(Extracted page text data)
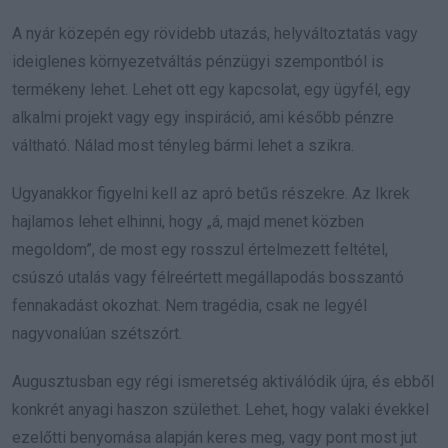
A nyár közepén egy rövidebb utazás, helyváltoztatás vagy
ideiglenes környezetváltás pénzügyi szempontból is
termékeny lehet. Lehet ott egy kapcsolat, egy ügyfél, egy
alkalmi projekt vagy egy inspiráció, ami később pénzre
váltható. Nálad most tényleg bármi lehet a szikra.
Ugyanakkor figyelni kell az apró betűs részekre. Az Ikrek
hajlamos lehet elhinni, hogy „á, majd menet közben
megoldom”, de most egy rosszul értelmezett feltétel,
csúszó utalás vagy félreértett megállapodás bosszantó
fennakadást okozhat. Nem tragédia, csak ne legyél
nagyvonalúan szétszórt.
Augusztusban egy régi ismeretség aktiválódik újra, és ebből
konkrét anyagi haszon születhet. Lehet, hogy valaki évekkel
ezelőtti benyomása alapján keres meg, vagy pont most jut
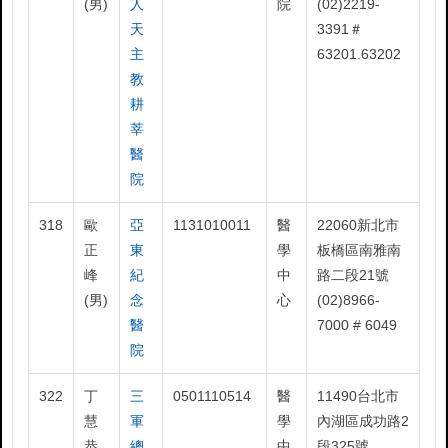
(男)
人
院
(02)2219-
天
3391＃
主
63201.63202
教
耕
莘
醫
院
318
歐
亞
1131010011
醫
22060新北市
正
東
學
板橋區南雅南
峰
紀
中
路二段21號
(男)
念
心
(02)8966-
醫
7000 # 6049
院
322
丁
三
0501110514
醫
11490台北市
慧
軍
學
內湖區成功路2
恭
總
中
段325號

--

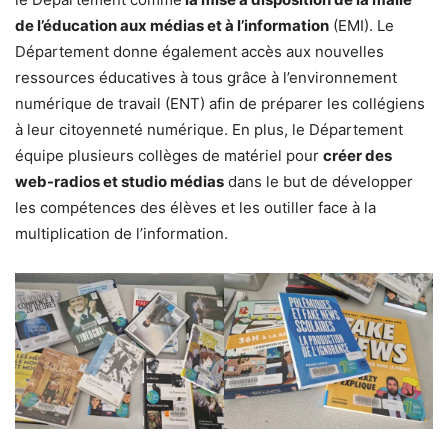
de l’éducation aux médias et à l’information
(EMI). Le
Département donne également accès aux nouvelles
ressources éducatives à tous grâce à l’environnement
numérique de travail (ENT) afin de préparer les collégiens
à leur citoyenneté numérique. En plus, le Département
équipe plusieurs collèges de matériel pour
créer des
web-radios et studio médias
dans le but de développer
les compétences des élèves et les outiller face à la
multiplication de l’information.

**Requirement**
Look through the data above for the word "information". Report each line where it occurs.

**Final answer**
de l’éducation aux médias et à l’information
multiplication de l’information.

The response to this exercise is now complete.